* **Problem description**
From the line containing "Lady ที่จัดแสด" down to the line containing "ŽÁKOVSKÉ REFERÁTY" in the records below, reproduce every line exactly, ends included, and omit all others.

[Collected data]

^^^^^^^^^^^^^^^^

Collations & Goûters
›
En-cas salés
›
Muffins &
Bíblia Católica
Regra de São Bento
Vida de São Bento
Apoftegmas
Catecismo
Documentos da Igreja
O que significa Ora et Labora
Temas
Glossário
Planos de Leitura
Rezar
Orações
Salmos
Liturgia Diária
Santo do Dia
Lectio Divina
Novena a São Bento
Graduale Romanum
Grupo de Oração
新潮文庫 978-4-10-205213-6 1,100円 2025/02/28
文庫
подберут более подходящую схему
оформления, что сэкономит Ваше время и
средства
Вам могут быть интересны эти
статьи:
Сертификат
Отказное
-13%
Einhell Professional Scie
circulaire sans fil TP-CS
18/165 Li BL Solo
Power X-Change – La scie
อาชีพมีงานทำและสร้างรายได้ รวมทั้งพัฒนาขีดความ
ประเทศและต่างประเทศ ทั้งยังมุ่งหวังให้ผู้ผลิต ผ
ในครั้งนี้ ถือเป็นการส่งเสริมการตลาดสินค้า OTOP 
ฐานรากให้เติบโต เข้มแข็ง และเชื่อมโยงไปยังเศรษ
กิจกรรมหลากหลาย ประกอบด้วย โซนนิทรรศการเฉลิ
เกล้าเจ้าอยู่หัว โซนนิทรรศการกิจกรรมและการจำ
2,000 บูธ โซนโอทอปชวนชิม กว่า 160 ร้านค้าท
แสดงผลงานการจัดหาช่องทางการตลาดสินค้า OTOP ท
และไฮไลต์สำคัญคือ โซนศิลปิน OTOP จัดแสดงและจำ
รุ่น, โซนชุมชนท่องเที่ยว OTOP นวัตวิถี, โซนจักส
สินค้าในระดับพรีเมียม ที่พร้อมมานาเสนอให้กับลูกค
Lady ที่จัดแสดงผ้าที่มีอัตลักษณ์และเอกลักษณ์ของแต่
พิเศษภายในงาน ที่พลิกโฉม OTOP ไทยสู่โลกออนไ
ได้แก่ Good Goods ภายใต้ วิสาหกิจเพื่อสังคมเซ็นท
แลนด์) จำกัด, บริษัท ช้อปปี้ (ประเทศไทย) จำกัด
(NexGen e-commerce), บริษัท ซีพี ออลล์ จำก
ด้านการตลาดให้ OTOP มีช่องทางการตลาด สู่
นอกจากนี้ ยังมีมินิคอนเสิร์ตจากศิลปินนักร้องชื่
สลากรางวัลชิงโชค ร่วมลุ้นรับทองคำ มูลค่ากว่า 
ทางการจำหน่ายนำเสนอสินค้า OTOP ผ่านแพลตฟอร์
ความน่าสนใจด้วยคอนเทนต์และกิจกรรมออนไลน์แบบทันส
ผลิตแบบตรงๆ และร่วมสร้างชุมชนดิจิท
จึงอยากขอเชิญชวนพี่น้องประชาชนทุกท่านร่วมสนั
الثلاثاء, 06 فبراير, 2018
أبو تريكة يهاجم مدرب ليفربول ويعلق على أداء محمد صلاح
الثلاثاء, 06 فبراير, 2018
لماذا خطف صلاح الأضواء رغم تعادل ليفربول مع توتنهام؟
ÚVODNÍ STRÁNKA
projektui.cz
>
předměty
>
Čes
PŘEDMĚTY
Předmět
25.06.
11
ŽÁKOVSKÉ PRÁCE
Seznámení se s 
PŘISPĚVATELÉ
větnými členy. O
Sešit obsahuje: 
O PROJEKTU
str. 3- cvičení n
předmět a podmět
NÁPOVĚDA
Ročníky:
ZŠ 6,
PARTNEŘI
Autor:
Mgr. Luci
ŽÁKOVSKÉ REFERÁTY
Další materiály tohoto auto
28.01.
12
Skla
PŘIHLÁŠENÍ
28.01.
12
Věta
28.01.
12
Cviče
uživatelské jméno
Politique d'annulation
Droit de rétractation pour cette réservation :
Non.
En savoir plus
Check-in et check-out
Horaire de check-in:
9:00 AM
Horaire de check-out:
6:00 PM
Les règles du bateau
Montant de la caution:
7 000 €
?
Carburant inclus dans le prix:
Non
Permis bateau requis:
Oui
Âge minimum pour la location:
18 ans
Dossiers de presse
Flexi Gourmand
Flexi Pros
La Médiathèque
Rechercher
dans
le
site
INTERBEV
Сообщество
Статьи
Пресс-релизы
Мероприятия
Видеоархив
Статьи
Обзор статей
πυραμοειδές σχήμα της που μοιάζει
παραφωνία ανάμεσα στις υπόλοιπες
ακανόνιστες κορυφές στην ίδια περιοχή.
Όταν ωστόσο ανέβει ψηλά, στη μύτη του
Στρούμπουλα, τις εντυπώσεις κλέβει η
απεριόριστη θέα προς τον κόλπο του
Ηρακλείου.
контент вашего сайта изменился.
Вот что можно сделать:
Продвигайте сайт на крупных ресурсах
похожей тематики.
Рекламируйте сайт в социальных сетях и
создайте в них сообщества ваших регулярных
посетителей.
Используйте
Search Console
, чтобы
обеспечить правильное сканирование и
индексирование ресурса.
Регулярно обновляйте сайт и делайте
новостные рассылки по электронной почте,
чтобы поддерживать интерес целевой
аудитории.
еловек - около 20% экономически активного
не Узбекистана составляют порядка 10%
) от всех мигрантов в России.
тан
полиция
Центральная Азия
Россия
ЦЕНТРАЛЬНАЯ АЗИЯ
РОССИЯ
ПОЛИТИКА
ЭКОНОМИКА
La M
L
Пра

^^^^^^^^^^^^^^^^

* **Solution to this task**
Lady ที่จัดแสดงผ้าที่มีอัตลักษณ์และเอกลักษณ์ของแต่
พิเศษภายในงาน ที่พลิกโฉม OTOP ไทยสู่โลกออนไ
ได้แก่ Good Goods ภายใต้ วิสาหกิจเพื่อสังคมเซ็นท
แลนด์) จำกัด, บริษัท ช้อปปี้ (ประเทศไทย) จำกัด
(NexGen e-commerce), บริษัท ซีพี ออลล์ จำก
ด้านการตลาดให้ OTOP มีช่องทางการตลาด สู่
นอกจากนี้ ยังมีมินิคอนเสิร์ตจากศิลปินนักร้องชื่
สลากรางวัลชิงโชค ร่วมลุ้นรับทองคำ มูลค่ากว่า 
ทางการจำหน่ายนำเสนอสินค้า OTOP ผ่านแพลตฟอร์
ความน่าสนใจด้วยคอนเทนต์และกิจกรรมออนไลน์แบบทันส
ผลิตแบบตรงๆ และร่วมสร้างชุมชนดิจิท
จึงอยากขอเชิญชวนพี่น้องประชาชนทุกท่านร่วมสนั
الثلاثاء, 06 فبراير, 2018
أبو تريكة يهاجم مدرب ليفربول ويعلق على أداء محمد صلاح
الثلاثاء, 06 فبراير, 2018
لماذا خطف صلاح الأضواء رغم تعادل ليفربول مع توتنهام؟
ÚVODNÍ STRÁNKA
projektui.cz
>
předměty
>
Čes
PŘEDMĚTY
Předmět
25.06.
11
ŽÁKOVSKÉ PRÁCE
Seznámení se s 
PŘISPĚVATELÉ
větnými členy. O
Sešit obsahuje: 
O PROJEKTU
str. 3- cvičení n
předmět a podmět
NÁPOVĚDA
Ročníky:
ZŠ 6,
PARTNEŘI
Autor:
Mgr. Luci
ŽÁKOVSKÉ REFERÁTY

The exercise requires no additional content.